:: Exercise goal ::
Where does the string "Cookies" appear in the material? Copy each line that holds it.

:: Given data ::
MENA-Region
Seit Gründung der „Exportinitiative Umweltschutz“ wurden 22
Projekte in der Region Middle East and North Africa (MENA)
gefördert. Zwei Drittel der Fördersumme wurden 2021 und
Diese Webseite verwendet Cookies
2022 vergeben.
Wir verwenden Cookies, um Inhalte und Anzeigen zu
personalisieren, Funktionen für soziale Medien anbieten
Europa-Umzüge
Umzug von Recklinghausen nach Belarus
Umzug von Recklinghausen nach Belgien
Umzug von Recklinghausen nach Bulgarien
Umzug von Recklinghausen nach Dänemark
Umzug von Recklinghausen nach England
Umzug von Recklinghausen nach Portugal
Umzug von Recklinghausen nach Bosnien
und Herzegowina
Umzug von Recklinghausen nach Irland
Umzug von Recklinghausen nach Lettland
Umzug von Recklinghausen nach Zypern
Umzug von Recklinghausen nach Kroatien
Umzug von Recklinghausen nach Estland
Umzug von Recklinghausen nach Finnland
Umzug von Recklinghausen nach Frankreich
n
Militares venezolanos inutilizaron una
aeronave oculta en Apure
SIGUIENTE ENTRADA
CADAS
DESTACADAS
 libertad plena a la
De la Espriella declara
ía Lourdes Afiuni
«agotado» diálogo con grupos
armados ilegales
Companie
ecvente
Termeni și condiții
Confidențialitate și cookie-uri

...

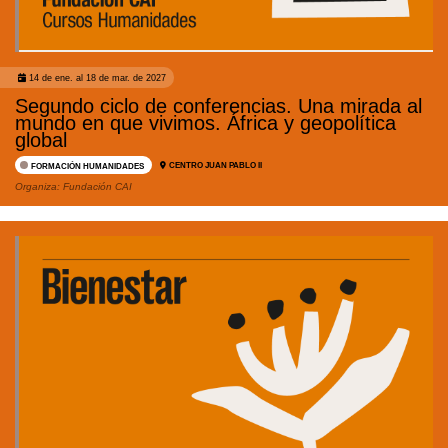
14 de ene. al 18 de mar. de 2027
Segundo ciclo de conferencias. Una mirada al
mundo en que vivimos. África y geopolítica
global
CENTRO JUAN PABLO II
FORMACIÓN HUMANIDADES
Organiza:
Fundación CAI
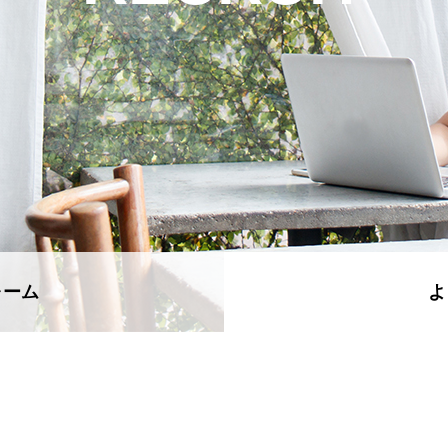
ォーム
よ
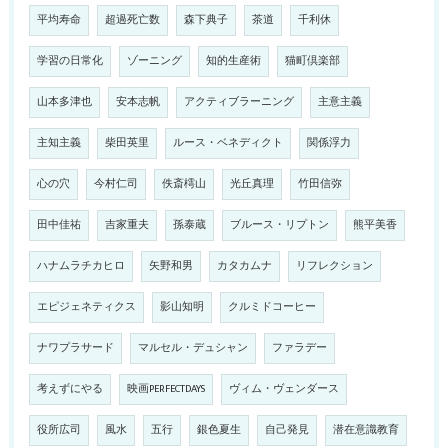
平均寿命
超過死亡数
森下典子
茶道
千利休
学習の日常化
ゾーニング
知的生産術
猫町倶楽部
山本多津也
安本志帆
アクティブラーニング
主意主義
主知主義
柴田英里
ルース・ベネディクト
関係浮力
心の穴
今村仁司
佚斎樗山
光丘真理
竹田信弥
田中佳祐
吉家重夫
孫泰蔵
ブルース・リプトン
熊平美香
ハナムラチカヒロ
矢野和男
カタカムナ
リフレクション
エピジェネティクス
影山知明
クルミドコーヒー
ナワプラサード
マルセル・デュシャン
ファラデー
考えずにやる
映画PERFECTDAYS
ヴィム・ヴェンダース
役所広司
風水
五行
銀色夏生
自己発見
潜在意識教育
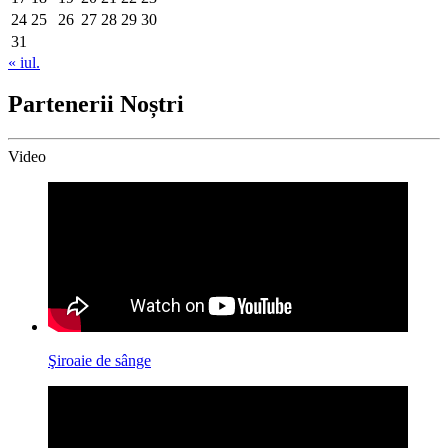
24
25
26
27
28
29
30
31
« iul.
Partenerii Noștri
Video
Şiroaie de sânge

:: Response to this exercise ::
Diese Webseite verwendet Cookies
Wir verwenden Cookies, um Inhalte und Anzeigen zu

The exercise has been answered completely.